A Case of Mosaic 45,X/46,XY Infertile Man with an AZF Deletion

Objectives: The frequency of chromosomal abnormalities is approximately 15% in azoospermic men. 45,X/46,XY mosaicism or mixed gonadal dysgenesis is associated with phenotypes ranging from normal male development to clinical signs of Turner syndrome. Y chromosome with structural chromosomal abnormalities is unstable and can be lost during mitosis. Therefore, structural chromosomal abnormalities of Y chromosome can be observed in individuals with 45,X/46,XY mosaic karyotype. We report here a mosaic 45,X/46,XY infertile man with azoospermia factor (AZF) deletion and normal male phenotype. Methods: Karyotype analysis of peripheral blood was performed for the azospermic and infertile male. We detected 45,X/46,XY mosaicism. So we performed FISH using centromere probes for the X and Y chromosomes. Y chromosome microdeletions were investigated by polymerase chain reaction assays. Also we investigated the AZF and sex-determining region Y (SRY) microdeletions for patient's father. Results: Our patient was a 31-year-old male who has been married for 7 months; the couple were distant relatives. The patient was referred to Medical Genetics department from Urology with azoospermia and infertility diagnosis. The physical examination was normal except sparse eyebrows. Karyotype analysis was 45,X[20]/46,XY[39]. After applying XY centromeric FISH analysis, we detected 63% XY and 37% X interphase cells. Molecular analysis revealed that AZFa and SRY regions were present, but AZFb, AZFc, and AZFd regions were deleted.

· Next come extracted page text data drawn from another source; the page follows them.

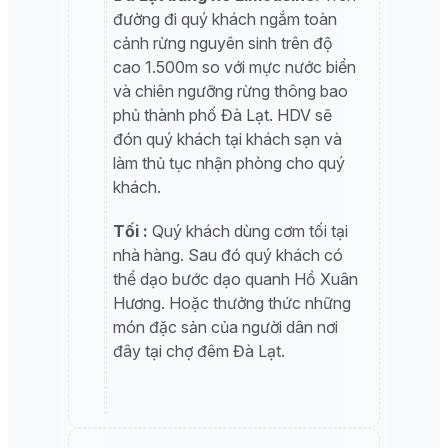
đường đi quý khách ngắm toàn
cảnh rừng nguyên sinh trên độ
cao 1.500m so với mực nước biển
và chiên ngưỡng rừng thông bao
phủ thành phố Đà Lạt. HDV sẽ
đón quý khách tại khách sạn và
làm thủ tục nhận phòng cho quý
khách.
Tối :
Quý khách dùng cơm tối tại
nhà hàng. Sau đó quý khách có
thể dạo bước dạo quanh Hồ Xuân
Hương. Hoặc thưởng thức những
món đặc sản của người dân nơi
đây tại chợ đêm Đà Lạt.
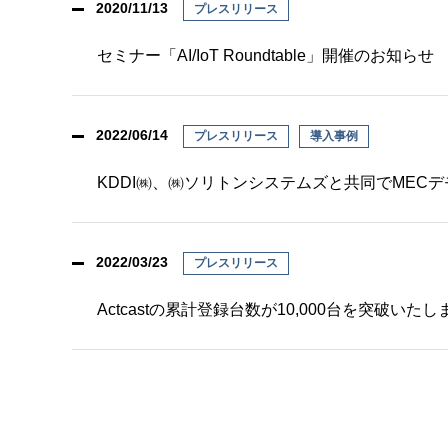
2020/11/13
プレスリリース
セミナー「AI/IoT Roundtable」開催のお知らせ
2022/06/14
プレスリリース
導入事例
KDDI㈱、㈱ソリトンシステムズと共同でMEC
2022/03/23
プレスリリース
Actcastの累計登録台数が10,000台を突破いた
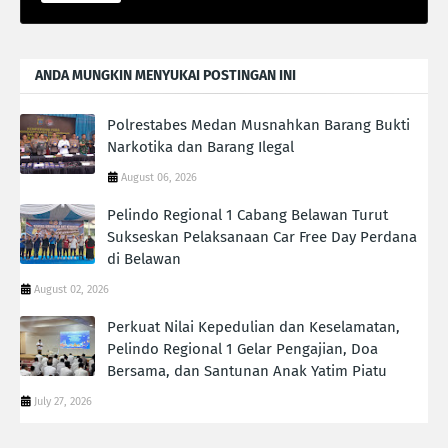
ANDA MUNGKIN MENYUKAI POSTINGAN INI
Polrestabes Medan Musnahkan Barang Bukti
Narkotika dan Barang Ilegal
August 06, 2026
Pelindo Regional 1 Cabang Belawan Turut
Sukseskan Pelaksanaan Car Free Day Perdana
di Belawan
August 02, 2026
Perkuat Nilai Kepedulian dan Keselamatan,
Pelindo Regional 1 Gelar Pengajian, Doa
Bersama, dan Santunan Anak Yatim Piatu
July 27, 2026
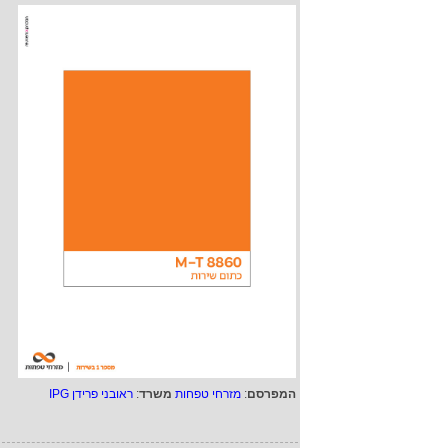
המפרסם
:
מזרחי טפחות
משרד
:
ראובני פרידן IPG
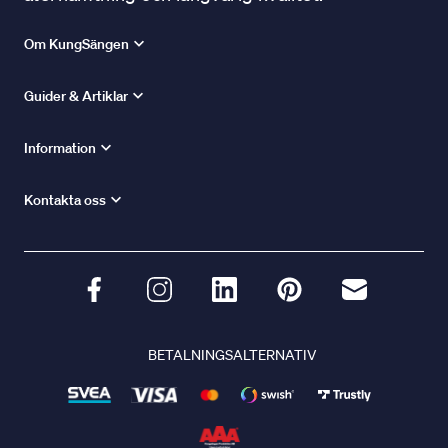
Om KungSängen
Guider & Artiklar
Information
Kontakta oss
BETALNINGSALTERNATIV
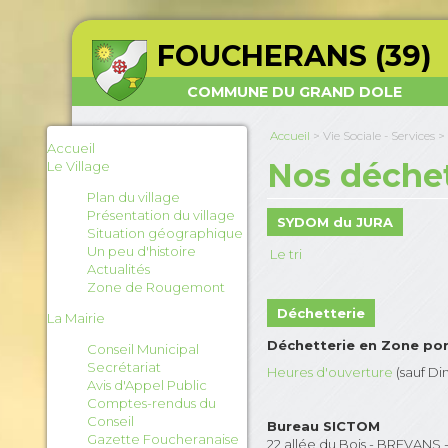
FOUCHERANS (39)
COMMUNE DU GRAND DOLE
Accueil
>
Vie Sociale - Services
>
Accueil
Nos déche
Le Village
Plan du village
Présentation du village
SYDOM du JURA
Situation géographique
Un peu d'histoire
Le tri
Actualités
Zone de Rougemont
Déchetterie
La Mairie
Déchetterie en Zone por
Conseil Municipal
Secrétariat
Heures d'ouverture
(sauf Di
Avis d'Appel Public
Comptes-rendus du
Conseil
Bureau SICTOM
Gazette Foucheranaise
22 allée du Bois - BREVANS 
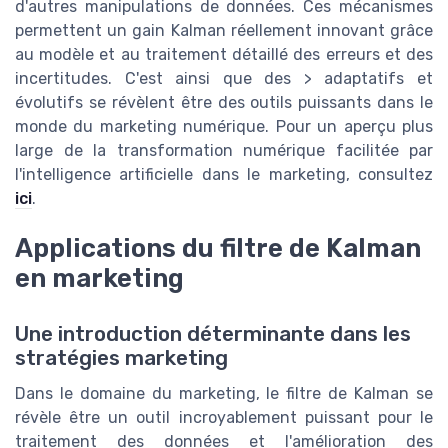
d'autres manipulations de données. Ces mécanismes
permettent un gain Kalman réellement innovant grâce
au modèle et au traitement détaillé des erreurs et des
incertitudes. C'est ainsi que des > adaptatifs et
évolutifs se révèlent être des outils puissants dans le
monde du marketing numérique. Pour un aperçu plus
large de la transformation numérique facilitée par
l'intelligence artificielle dans le marketing, consultez
ici
.
Applications du filtre de Kalman
en marketing
Une introduction déterminante dans les
stratégies marketing
Dans le domaine du marketing, le filtre de Kalman se
révèle être un outil incroyablement puissant pour le
traitement des données et l'amélioration des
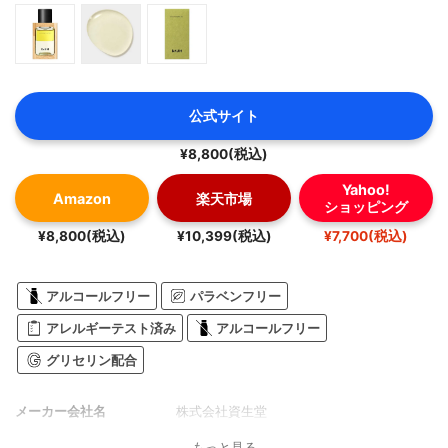
公式サイト
¥8,800(税込)
Yahoo!
Amazon
楽天市場
ショッピング
¥8,800(税込)
¥10,399(税込)
¥7,700(税込)
アルコールフリー
パラベンフリー
アレルギーテスト済み
アルコールフリー
グリセリン配合
メーカー会社名
株式会社資生堂
もっと見る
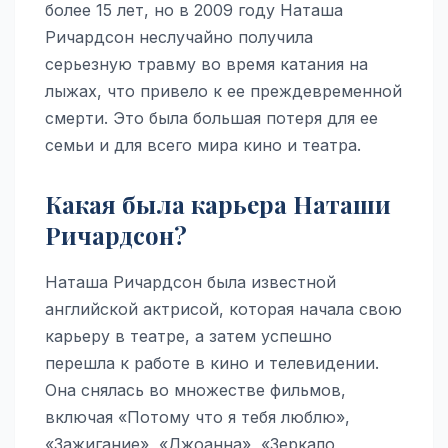
более 15 лет, но в 2009 году Наташа
Ричардсон неслучайно получила
серьезную травму во время катания на
лыжах, что привело к ее преждевременной
смерти. Это была большая потеря для ее
семьи и для всего мирa кино и театрa.
Какая была карьера Наташи
Ричардсон?
Наташа Ричардсон была известной
английской актрисой, которая начала свою
карьеру в театре, а затем успешно
перешла к работе в кино и телевидении.
Она снялась во множестве фильмов,
включая «Потому что я тебя люблю»,
«Зажигание», «Джоанна», «Зеркало,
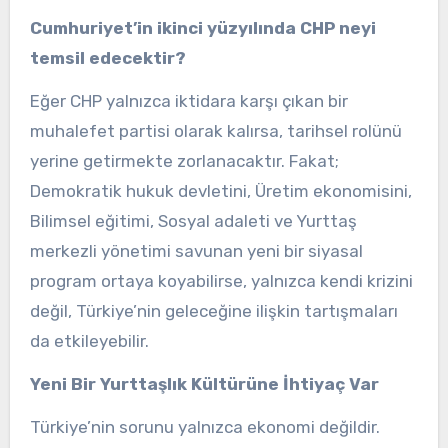
Cumhuriyet’in ikinci yüzyılında CHP neyi
temsil edecektir?
Eğer CHP yalnızca iktidara karşı çıkan bir
muhalefet partisi olarak kalırsa, tarihsel rolünü
yerine getirmekte zorlanacaktır. Fakat;
Demokratik hukuk devletini, Üretim ekonomisini,
Bilimsel eğitimi, Sosyal adaleti ve Yurttaş
merkezli yönetimi savunan yeni bir siyasal
program ortaya koyabilirse, yalnızca kendi krizini
değil, Türkiye’nin geleceğine ilişkin tartışmaları
da etkileyebilir.
Yeni Bir Yurttaşlık Kültürüne İhtiyaç Var
Türkiye’nin sorunu yalnızca ekonomi değildir.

The father's results were normal. Conclusion: 45,X/46,XY mosaic karyotype and AZF deletion were not hereditary. Genetic counseling was given to the family. We concluded that wide AZF region deletions caused 45,X/46,XY mosaic karyotype status in our patient to reveal unstable Y chromosome during mitosis . Our aim is to emphasize that Y chromosome microdeletions should be analyzed in 45,X/46,XY mosaic karyotype detected in infertile men with normal phenotype.